Pak Habibie dan replika R80 (dok. Tribun)
Dulu, Indonesia hampir mewujudkan mimpi punya pesawat sendiri. Habibie yang berusia 50-an tahun kala itu menjadi dedengkot. Melalui program Industri Pesawat Terbang Nasional (IPTN) yang diinisiasi pemerintah, pesawat N250 bermesin baling-baling dengan kapasitas 50-70 penumpang disiapkan. Pesawat itu bahkan telah uji-coba terbang lebih dari 1.000 jam. Artinya apa, N250 sudah layak dapat sertifikasi FAA untuk kemudian diproduksi massal dan dipasarkan.

Namun apa daya, semuanya buyar. Saat krisis ekonomi 1998 menerpa Indonesia, keuangan negara terganggu. IMF yang turun tangan membantu, memberi syarat yang tidak berpihak: hentikan semua program industri nasional, termasuk IPTN. Pesawat N250 yang dirancang sepuluh tahun oleh insinyur-insinyur lokal itu pun menjadi arsip.

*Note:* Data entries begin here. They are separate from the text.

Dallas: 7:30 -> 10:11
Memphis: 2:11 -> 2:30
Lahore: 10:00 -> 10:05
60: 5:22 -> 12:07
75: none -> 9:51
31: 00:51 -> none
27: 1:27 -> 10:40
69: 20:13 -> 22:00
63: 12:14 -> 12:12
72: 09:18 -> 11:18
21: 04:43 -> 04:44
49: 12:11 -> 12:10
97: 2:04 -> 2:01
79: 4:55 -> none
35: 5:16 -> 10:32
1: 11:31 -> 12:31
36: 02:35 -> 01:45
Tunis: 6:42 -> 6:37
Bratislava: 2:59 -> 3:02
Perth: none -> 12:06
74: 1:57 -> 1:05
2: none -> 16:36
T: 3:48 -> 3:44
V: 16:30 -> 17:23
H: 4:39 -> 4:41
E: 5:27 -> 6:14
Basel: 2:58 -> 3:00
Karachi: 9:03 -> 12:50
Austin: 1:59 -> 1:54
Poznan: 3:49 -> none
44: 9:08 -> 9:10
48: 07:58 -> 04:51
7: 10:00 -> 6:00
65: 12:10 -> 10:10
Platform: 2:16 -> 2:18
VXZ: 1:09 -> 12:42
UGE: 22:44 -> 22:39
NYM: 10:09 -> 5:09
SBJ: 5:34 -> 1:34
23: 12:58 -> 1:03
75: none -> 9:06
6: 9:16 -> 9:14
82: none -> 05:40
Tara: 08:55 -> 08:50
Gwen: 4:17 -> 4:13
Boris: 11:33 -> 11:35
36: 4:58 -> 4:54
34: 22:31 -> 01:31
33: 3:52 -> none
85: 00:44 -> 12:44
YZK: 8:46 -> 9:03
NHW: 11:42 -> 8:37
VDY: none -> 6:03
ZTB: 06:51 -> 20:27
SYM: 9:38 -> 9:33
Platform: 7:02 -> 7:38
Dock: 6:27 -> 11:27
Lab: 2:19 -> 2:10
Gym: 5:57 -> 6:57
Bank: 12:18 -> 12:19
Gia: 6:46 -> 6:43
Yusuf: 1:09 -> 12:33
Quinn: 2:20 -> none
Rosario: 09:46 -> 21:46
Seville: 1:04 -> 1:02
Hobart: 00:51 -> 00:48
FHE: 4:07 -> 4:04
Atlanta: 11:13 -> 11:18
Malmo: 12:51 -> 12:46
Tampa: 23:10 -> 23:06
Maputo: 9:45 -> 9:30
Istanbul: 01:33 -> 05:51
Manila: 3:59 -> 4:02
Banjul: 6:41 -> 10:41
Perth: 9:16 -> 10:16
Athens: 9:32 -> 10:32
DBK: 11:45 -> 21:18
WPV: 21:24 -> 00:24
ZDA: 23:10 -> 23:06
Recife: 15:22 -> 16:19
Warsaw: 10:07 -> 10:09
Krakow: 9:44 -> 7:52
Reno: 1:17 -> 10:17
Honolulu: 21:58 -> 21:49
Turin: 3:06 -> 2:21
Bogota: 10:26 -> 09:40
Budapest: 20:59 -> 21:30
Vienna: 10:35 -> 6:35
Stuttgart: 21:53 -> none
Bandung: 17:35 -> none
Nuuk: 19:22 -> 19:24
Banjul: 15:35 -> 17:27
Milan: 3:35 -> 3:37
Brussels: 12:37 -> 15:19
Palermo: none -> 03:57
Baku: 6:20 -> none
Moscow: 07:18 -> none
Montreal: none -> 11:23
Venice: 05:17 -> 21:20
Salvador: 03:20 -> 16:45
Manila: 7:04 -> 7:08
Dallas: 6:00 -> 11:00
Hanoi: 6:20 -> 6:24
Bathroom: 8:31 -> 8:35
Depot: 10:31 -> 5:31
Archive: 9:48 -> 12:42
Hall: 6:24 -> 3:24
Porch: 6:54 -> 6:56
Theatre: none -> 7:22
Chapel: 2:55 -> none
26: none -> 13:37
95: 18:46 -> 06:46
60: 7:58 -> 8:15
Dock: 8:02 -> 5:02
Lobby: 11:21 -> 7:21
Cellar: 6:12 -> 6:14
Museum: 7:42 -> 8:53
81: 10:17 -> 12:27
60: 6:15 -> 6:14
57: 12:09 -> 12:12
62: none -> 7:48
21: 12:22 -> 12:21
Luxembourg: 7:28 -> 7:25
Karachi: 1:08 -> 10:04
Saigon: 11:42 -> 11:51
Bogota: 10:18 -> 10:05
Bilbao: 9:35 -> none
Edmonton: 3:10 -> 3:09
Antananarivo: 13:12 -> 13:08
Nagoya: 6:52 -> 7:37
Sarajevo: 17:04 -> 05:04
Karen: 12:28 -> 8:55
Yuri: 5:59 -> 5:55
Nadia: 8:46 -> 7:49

Kini, di usia Habibie yang menginjak 80-an tahun, mimpi membuat pesawat nasional masih menggelora. Rancangan pesawatnya pun sudah ada: R80. Pesawat model ATR bermesin baling-baling itu diproyeksikan melayani rute jarak pendek yang sekarang permintaannya sedang meningkat di pelbagai provinsi di Indonesia.

Ilham Habibie, anak Habibie, menjelaskan beberapa keunggulan R80 dibandingkan pesawat sejenis merk lain: kapasitas penumpang lebih besar, bahan bakar lebih irit, dan bisa mendarat di landasan pacu yang pendek.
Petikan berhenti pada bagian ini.